Comparing NVMe drives with normal SSDs or even SAS/SATA HDDs is like comparing apples with pears in terms of performance.
However, it’s not always feasible to run everything on all-flash storage, as it’s still quite costly. Thats were bcache steps into the game.
bcache is a kernel module, which adds a caching layer for block devices in order to speedup i/o performance for conventional drives such as normal SATA/SAS HDDs or SSDs.
It acts like a foreman, deciding which i/o can be cached and redirecting those to the underlying block or cache devices.

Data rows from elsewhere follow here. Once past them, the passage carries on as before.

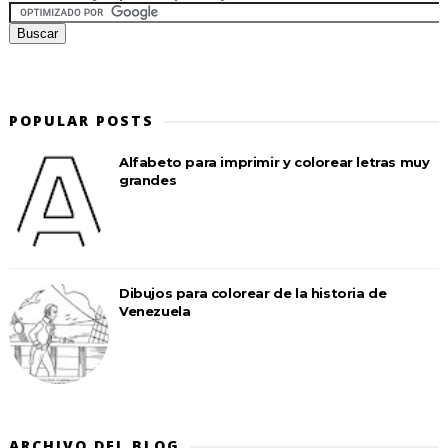
POPULAR POSTS
Alfabeto para imprimir y colorear letras muy
grandes
Dibujos para colorear de la historia de
Venezuela
ARCHIVO DEL BLOG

How well does bcache perform?
In our cloud storage setup (at combahton), we’re running almost every glusterfs node with bcache and nvme cache drives. That works quite good and provides a serious i/o benefit over uncached storage.
Implementation is quite simple:
apt-get install bcache-tools
In our setup /dev/md0 is a nvme raid1, /dev/sda3 a partition on the underlying block device (for example Hardware Raid 1):
make-bcache -B /dev/sda3 -C /dev/md0
Thats it, you should able to see /dev/bcache0 right now, which is your cached device. You can create partitions or directly a filesystem on your newly created device.
Activating writeback cache
In order to activate writebach cache mode, the setting needs to be configured as parameter with bcache’s sysfs space:
echo writeback > /sys/block/bcache*/bcache/cache_mode
Otherwise bcache will only act as read cache.